The commission highlighting the potential for injustice because of underfunding of the criminal justice system was most welcomed by Second Circuit Public Defender Nancy Daniels, a member of the commission and former president of the Florida Public Defender Association, who has been lobbying the legislature for years about crushing caseloads, low pay, and high turnover.

When caseloads of public defenders and court-appointed lawyers are so high that issues — such as vigorously investigating how a photo lineup was administered — are not adequately explored, innocent people can be convicted, the commission agreed.

Former prosecutor and Jacksonville criminal defense attorney Coxe, who served on the commission, says he is still nagged by this question: What about the wrongfully convicted who have no DNA in their case to test, such as an armed robbery?

“I worry that people get a false sense of comfort that DNA testing will solve the travesty of wrongful convictions,” Coxe said.

The best defense against wrongful convictions, agree Daniels and Coxe, is effective assistance of counsel that impacts on all of the reasons the innocent have been sent to prison for crimes they did not commit.

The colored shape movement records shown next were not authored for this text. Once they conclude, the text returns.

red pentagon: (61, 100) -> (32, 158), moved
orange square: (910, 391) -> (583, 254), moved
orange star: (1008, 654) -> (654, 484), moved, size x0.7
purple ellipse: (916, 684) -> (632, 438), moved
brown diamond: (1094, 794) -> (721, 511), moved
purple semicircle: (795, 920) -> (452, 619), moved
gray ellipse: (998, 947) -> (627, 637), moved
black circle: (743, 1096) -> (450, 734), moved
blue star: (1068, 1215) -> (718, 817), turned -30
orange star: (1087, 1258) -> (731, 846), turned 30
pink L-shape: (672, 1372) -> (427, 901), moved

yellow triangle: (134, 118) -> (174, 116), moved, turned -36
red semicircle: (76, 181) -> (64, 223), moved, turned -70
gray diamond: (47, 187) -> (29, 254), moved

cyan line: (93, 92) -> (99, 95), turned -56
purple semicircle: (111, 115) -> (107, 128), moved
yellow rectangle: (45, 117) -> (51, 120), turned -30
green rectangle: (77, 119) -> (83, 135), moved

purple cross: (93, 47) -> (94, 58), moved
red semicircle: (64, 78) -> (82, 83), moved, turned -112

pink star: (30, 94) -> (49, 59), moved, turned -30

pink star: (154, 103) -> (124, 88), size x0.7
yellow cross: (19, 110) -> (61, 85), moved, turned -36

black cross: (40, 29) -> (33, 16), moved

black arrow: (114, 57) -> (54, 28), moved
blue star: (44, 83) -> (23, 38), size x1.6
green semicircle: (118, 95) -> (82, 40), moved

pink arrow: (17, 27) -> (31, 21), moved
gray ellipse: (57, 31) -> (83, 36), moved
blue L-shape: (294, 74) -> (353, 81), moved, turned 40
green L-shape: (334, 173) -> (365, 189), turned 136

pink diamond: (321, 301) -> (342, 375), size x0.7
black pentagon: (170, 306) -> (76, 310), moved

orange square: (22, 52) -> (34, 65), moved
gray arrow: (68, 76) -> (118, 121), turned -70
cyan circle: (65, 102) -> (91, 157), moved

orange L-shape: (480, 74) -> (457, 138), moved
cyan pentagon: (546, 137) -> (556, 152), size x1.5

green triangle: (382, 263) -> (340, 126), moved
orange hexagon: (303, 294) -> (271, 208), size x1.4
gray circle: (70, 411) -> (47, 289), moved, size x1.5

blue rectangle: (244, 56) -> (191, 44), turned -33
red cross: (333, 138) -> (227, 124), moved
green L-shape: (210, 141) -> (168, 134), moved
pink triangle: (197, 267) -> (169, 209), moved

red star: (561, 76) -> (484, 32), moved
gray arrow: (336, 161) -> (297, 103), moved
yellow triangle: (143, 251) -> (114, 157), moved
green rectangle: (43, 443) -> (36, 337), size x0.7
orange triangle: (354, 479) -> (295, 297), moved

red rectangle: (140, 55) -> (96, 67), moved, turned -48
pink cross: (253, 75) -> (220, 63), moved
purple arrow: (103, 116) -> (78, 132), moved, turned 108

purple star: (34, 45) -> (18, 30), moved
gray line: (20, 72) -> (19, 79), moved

At the Chester Bedell Memorial Lecture at the Bar’s Annual Convention, Judge Perry detailed what went wrong in the cases of Florida’s DNA exonerees, and flashed the pictures of the exonerees on a large screen, including Bain’s smiling face.

“Ironically, they are the lucky ones who have been exonerated. Without question, there are other innocent men and women still on the inside. When we talk about the work of the Innocence Commission, when we talk about the good work of an attorney who seeks only what is true and what is just, this is what is at stake,” Perry said.

“If there is a silver lining to this dark cloud of injustice, it would have to be the dedication, persistence, and will of those who would not simply stand idle and allow this travesty to go unchecked. Behind each exoneree is one, maybe two, and sometimes a team of attorneys who did more than just advocate for the innocent. Their efforts served as a catalyst for the formation of the Florida Innocence Commission, and the work on that commission will forever change lives and preserve freedom. These individual lawyers kept their eye on the flame of justice. And, today, it burns hotter and brighter as a result.”

That flame of justice — that even someone locked in a cell without a dollar to their name deserves effective counsel — was sparked by Gideon 50 years ago.